Addressing Antimicrobial Resistance
A primary driver behind ASM's interest in phage therapy is its potential role in addressing antimicrobial resistance. As bacteria continue to evolve mechanisms that render antibiotics less effective, phages may provide an additional therapeutic option because they can directly target and kill resistant bacteria.
Rather than viewing phage therapy as a replacement for antibiotics, ASM sees it as a complementary treatment that could be introduced earlier in the course of care. Current studies often use phages alongside existing therapies, and researchers are interested in determining whether earlier intervention could improve patient outcomes.
“Phages are usually used in addition to other therapeutics; and the other thing we've really thought about in the last few months is that phage needs to be considered earlier,” Kraft said. “So instead of waiting until your patient has no other options and there's nothing else you can do for them…we want to try to see if we can think about it earlier, and if that changes the course of these individuals.”

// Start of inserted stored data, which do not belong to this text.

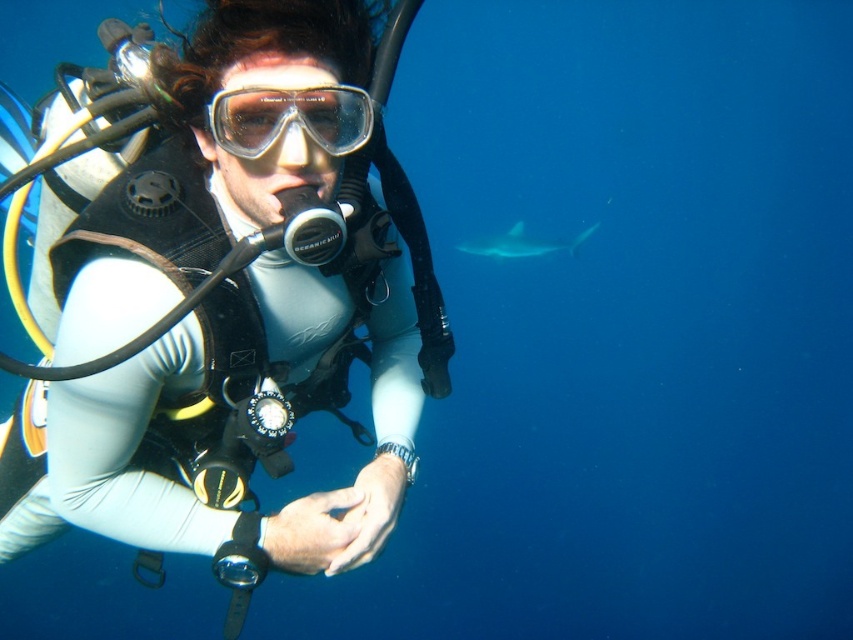 Question: Is white matte wetsuit at center positioned behind gray matte shark at upper right?

Choices:
 (A) no
 (B) yes

Answer: (A)

Question: Which is farther from the white matte wetsuit at center?

Choices:
 (A) gray matte shark at upper right
 (B) transparent plastic goggles at center

Answer: (A)

Question: Which of the following is the farthest from the observer?

Choices:
 (A) transparent plastic goggles at center
 (B) gray matte shark at upper right
 (C) white matte wetsuit at center

Answer: (B)

Question: Is transparent plastic goggles at center wider than gray matte shark at upper right?

Choices:
 (A) no
 (B) yes

Answer: (A)

Question: Which object is positioned farthest from the white matte wetsuit at center?

Choices:
 (A) gray matte shark at upper right
 (B) transparent plastic goggles at center

Answer: (A)

Question: Does transparent plastic goggles at center have a smaller size compared to gray matte shark at upper right?

Choices:
 (A) no
 (B) yes

Answer: (B) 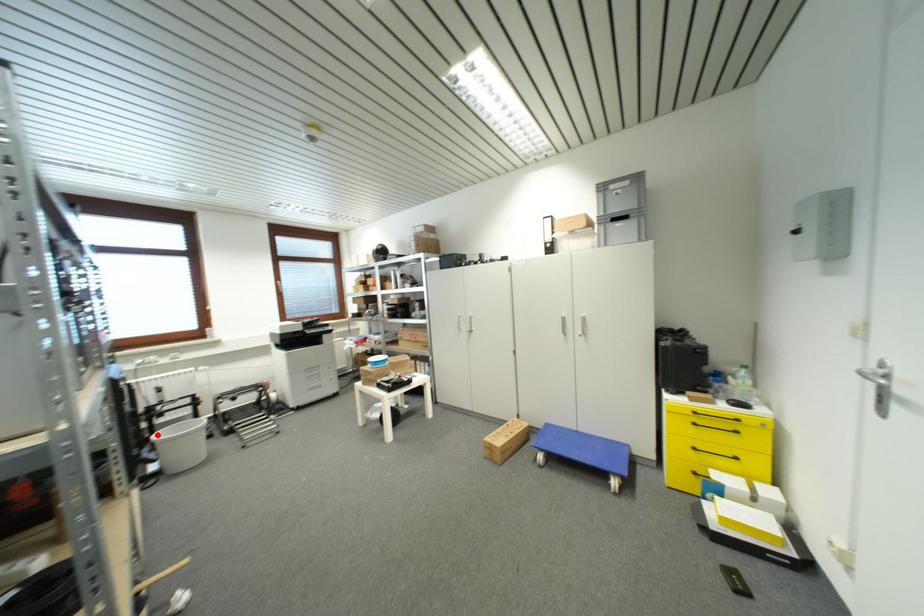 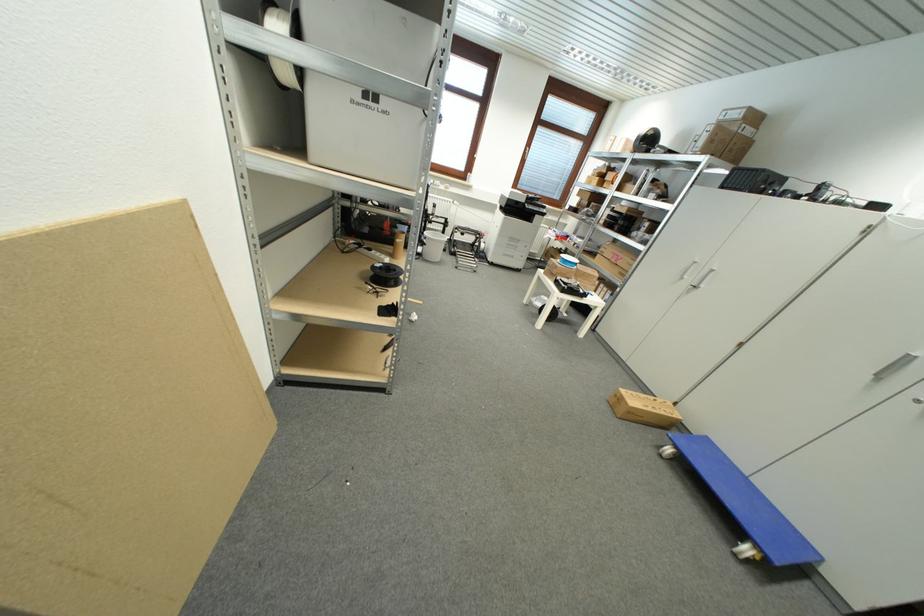 Question: I am providing you with two images of the same scene from different viewpoints. Image1 has a red point marked. In image2, the corresponding 3D location appears at what relative position? Reply with the corresponding letter.

Choices:
 (A) Closer
 (B) Farther

Answer: (A) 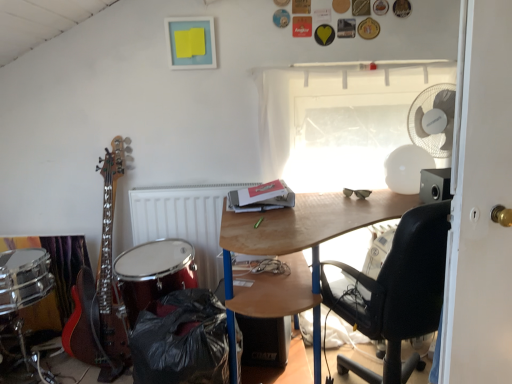 Question: From the image's perspective, is black plastic trash can at lower left on top of white plastic mechanical fan at upper right?

Choices:
 (A) no
 (B) yes

Answer: (A)

Question: Is black plastic trash can at lower left smaller than white plastic mechanical fan at upper right?

Choices:
 (A) no
 (B) yes

Answer: (A)

Question: Is black plastic trash can at lower left thinner than white plastic mechanical fan at upper right?

Choices:
 (A) yes
 (B) no

Answer: (B)

Question: Is black plastic trash can at lower left aimed at white plastic mechanical fan at upper right?

Choices:
 (A) yes
 (B) no

Answer: (B)

Question: Is white plastic mechanical fan at upper right inside black plastic trash can at lower left?

Choices:
 (A) yes
 (B) no

Answer: (B)

Question: From a real-world perspective, is black plastic trash can at lower left physically below white plastic mechanical fan at upper right?

Choices:
 (A) no
 (B) yes

Answer: (B)

Question: Is black matte speaker at lower center far from white matte radiator at center?

Choices:
 (A) yes
 (B) no

Answer: (B)

Question: Is black matte speaker at lower center surrounding white matte radiator at center?

Choices:
 (A) yes
 (B) no

Answer: (B)

Question: Does black matte speaker at lower center come behind white matte radiator at center?

Choices:
 (A) no
 (B) yes

Answer: (A)

Question: Considering the relative sizes of black matte speaker at lower center and white matte radiator at center in the image provided, is black matte speaker at lower center bigger than white matte radiator at center?

Choices:
 (A) yes
 (B) no

Answer: (B)

Question: Is black matte speaker at lower center shorter than white matte radiator at center?

Choices:
 (A) no
 (B) yes

Answer: (B)

Question: Is black matte speaker at lower center with white matte radiator at center?

Choices:
 (A) no
 (B) yes

Answer: (A)

Question: Are shiny red drum at lower left and transparent plastic window at upper center located far from each other?

Choices:
 (A) yes
 (B) no

Answer: (B)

One of the major challenges remaining for clinicians is to secure phages, so ASM wants to connect providers to researchers who maintain collections of therapeutic phages. ASM hopes its coordination efforts can help organize available phage inventories, establish treatment standards, and streamline access for future clinical use.
“We want to connect people. We're not funding the research in phage…but we want to see what's being done out there, catalog it, characterize it on behalf of those scientists, and then see if there's a way we can basically bring it into clinical care,” Kraft said.
By fostering collaboration and improving coordination, ASM aims to help determine whether phage therapy can become a scalable and effective addition to the growing arsenal against drug-resistant bacterial infections.